The coffee break, the smoke break and the happy hour are established drug routines. Each of these drugs had a volatile ride in the past. Then there are aspirins and pain killer and in America the opioid crisis, with nearly 50,000 deaths on an annual basis. Cannabis can address pain without the debilitating side effects caused by many traditional pharmaceuticals. In America, with Goldman Sacks on the sidelines, sofar limited to Canadian tie ups, and breathing down the neck of politicians and the DEA: rescheduling of Marijuana is on the cards. It should have never been lumped together with heroin and cocaine- but now that dispensiaries are becoming a more familiar sight on American streets, the DEA has increased their annual order of marijuana for research purposes, drastically, from 1000 lbs to 5400. The quality of the weed they provide for official research purposes , ie CDB and THC contents, will hopefully be better than in the past. Statistics confirm that states with medical marijuana have a considerable, up to 25% lower death rate from opiods.

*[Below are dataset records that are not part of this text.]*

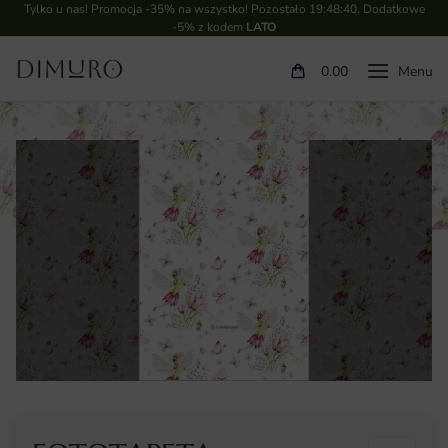
Tylko u nas! Promocja -35% na wszystko! Pozostało
19:48:40
. Dodatkowe
-5% z kodem
LATO
0.00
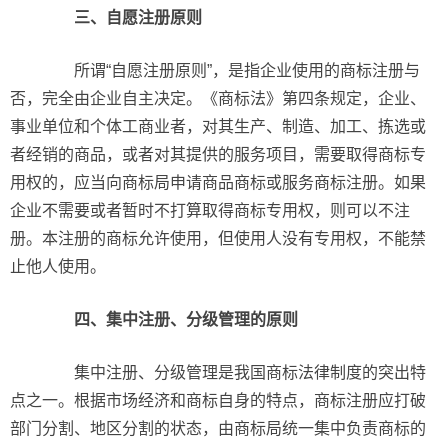
三、自愿注册原则
所谓“自愿注册原则”，是指企业使用的商标注册与
否，完全由企业自主决定。《商标法》第四条规定，企业、
事业单位和个体工商业者，对其生产、制造、加工、拣选或
者经销的商品，或者对其提供的服务项目，需要取得商标专
用权的，应当向商标局申请商品商标或服务商标注册。如果
企业不需要或者暂时不打算取得商标专用权，则可以不注
册。本注册的商标允许使用，但使用人没有专用权，不能禁
止他人使用。
四、集中注册、分级管理的原则
集中注册、分级管理是我国商标法律制度的突出特
点之一。根据市场经济和商标自身的特点，商标注册应打破
部门分割、地区分割的状态，由商标局统一集中负责商标的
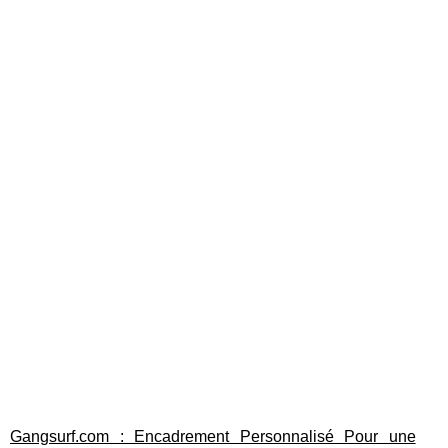
Gangsurf.com : Encadrement Personnalisé Pour une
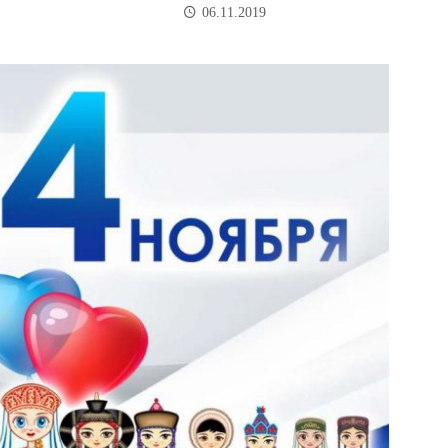
06.11.2019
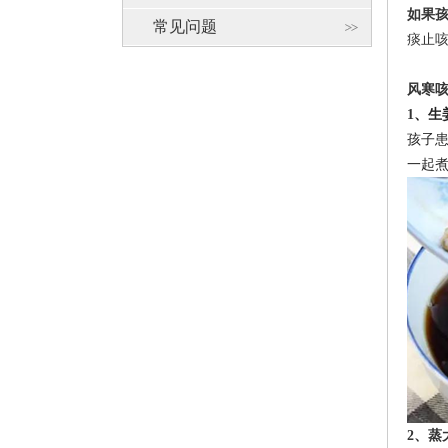
如果
常见问题
痰止
风寒
1
、生
孩子
一起
2
、蒸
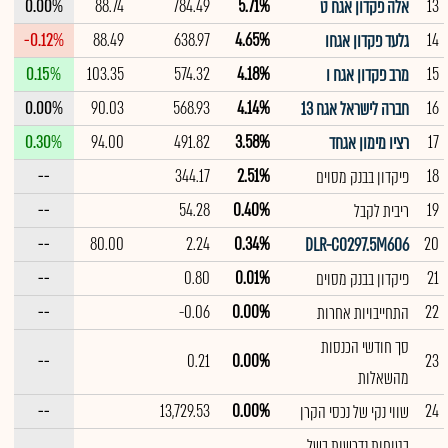
0.00%
88.74
784.49
5.71%
13
אלה פקדון אגח ט
-0.12%
88.49
638.97
4.65%
14
גלעד פקדון אגחו
0.15%
103.35
574.32
4.18%
15
מרב פקדון אגח ו
0.00%
90.03
568.93
4.14%
16
חברה לישראל אגח 13
0.30%
94.00
491.82
3.58%
17
רציו מימון אגחד
--
344.17
2.51%
18
פיקדון בבנק מסוים
--
54.28
0.40%
19
ריבית לקבל
--
80.00
2.24
0.34%
20
DLR-C0297.5M606
--
0.80
0.01%
21
פיקדון בבנק מסוים
--
-0.06
0.00%
22
התחייבויות אחרות
סך חודשי הכנסות
--
0.21
0.00%
23
מהשאלות
--
13,729.53
0.00%
24
שווי נקי של נכסי הקרן
בטוחות נדרשות בשל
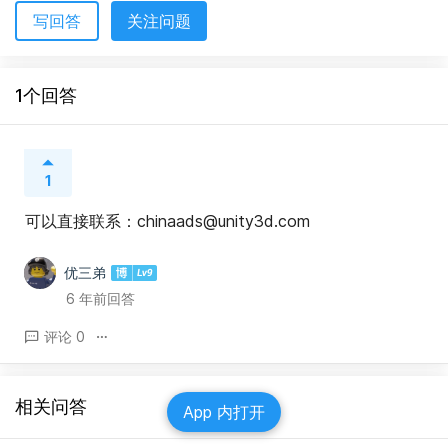
写回答
关注问题
1个回答
1
可以直接联系：chinaads@unity3d.com
优三弟
6 年前回答
评论 0
相关问答
App 内打开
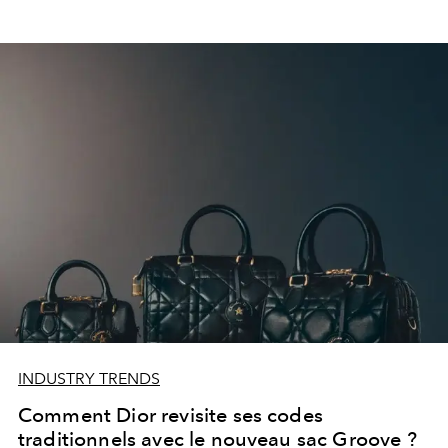
INDUSTRY TRENDS
Comment Dior revisite ses codes
traditionnels avec le nouveau sac Groove ?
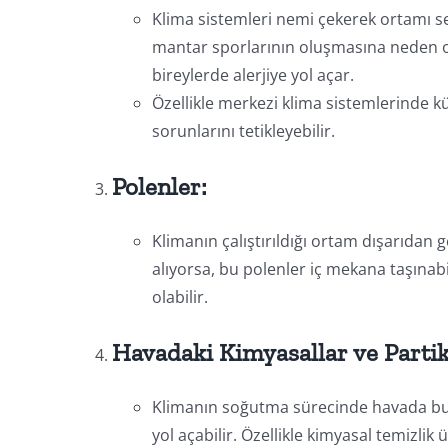
Klima sistemleri nemi çekerek ortamı se
mantar sporlarının oluşmasına neden ola
bireylerde alerjiye yol açar.
Özellikle merkezi klima sistemlerinde k
sorunlarını tetikleyebilir.
Polenler:
Klimanın çalıştırıldığı ortam dışarıdan 
alıyorsa, bu polenler iç mekana taşınabi
olabilir.
Havadaki Kimyasallar ve Partik
Klimanın soğutma sürecinde havada bulu
yol açabilir. Özellikle kimyasal temizlik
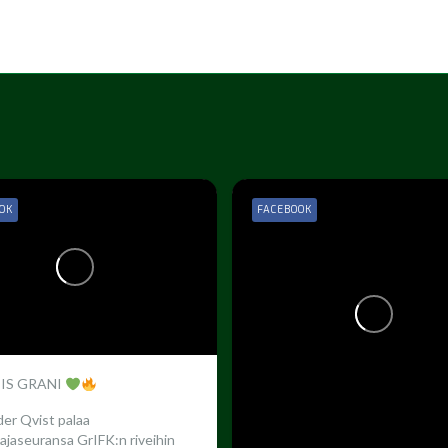
OK
FACEBOOK
 IS GRANI
er Qvist palaa
ajaseuransa GrIFK:n riveihin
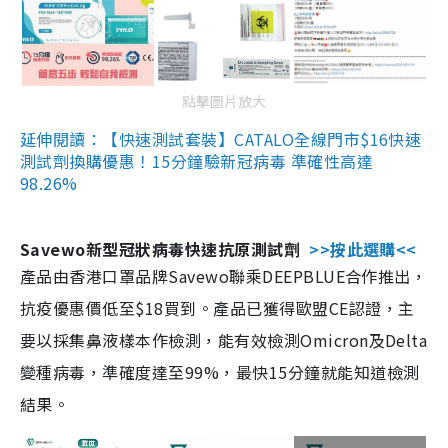
點擊圖片放大
延伸閱讀：【快速測試套裝】CATALO全線門市$16快速
測試劑換購優惠！15分鐘驗新冠病毒 準確性高達
98.26%
Savewo新型冠狀病毒快速抗原測試劑
>>按此選購<<
產品由香港口罩品牌Savewo聯乘DEEPBLUE合作推出，
抗疫優惠價低至$18買到。產品已獲得歐盟CE認證，主
要以採集鼻液樣本作檢測，能有效檢測Omicron及Delta
變種病毒，準確度達至99%，最快15分鐘就能知道檢測
結果。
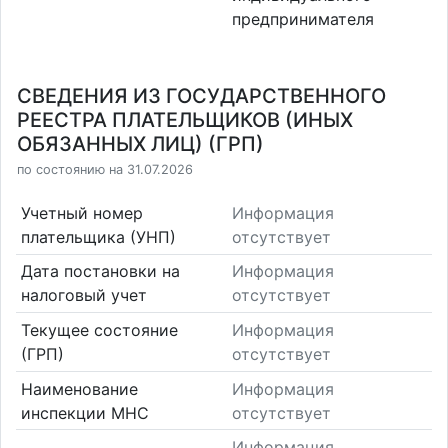
предпринимателя
СВЕДЕНИЯ ИЗ ГОСУДАРСТВЕННОГО
РЕЕСТРА ПЛАТЕЛЬЩИКОВ (ИНЫХ
ОБЯЗАННЫХ ЛИЦ) (ГРП)
по состоянию на 31.07.2026
Учетный номер
Информация
плательщика (УНП)
отсутствует
Дата постановки на
Информация
налоговый учет
отсутствует
Текущее состояние
Информация
(ГРП)
отсутствует
Наименование
Информация
инспекции МНС
отсутствует
Информация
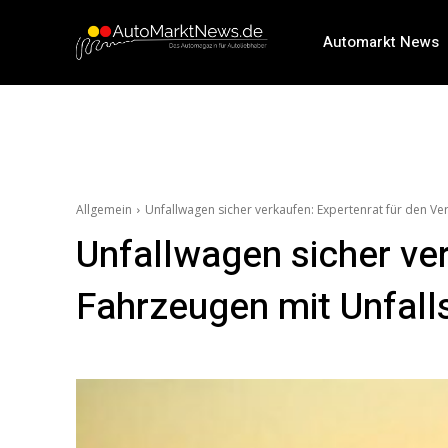
Automarkt News
Allgemein
Unfallwagen sicher verkaufen: Expertenrat für den V
Unfallwagen sicher ve
Fahrzeugen mit Unfal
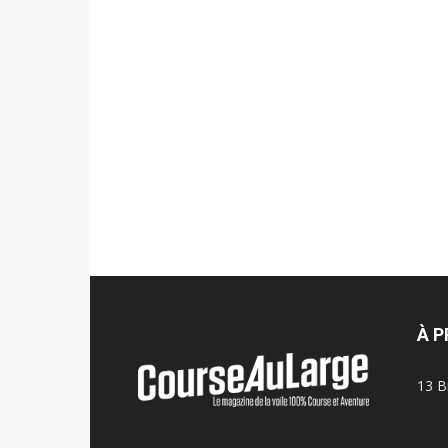
À 
13 B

It seems one of the key drivers on state level ( in the north eastern States) after the Harrison Tax Act ( which only focused on Opium/morphine and cocaine) in the run up to the 1937 Marijuana Tax ACT -has come full circle: I’m talking about the fear that drug addicts and alcoholics might turn to marijuana once their ‘old’ drugs are no longer available. It was this fear that led to anticipatory state laws. Apart from some musician in New York nobody knew anything about marijuana in that part of the U.S.
The difference: today officals reluctantly welcome marijuana is the lesser of two evils and might keep users off the hard stuff.
Contrary to the popular opinion, marijuana legislation did not start with Anslinger’s (shameful) tax Act of August 1937 but had evolved on state levels in the preceding 20 years. The MTA of 37 only framed them on a nationwide, federal level.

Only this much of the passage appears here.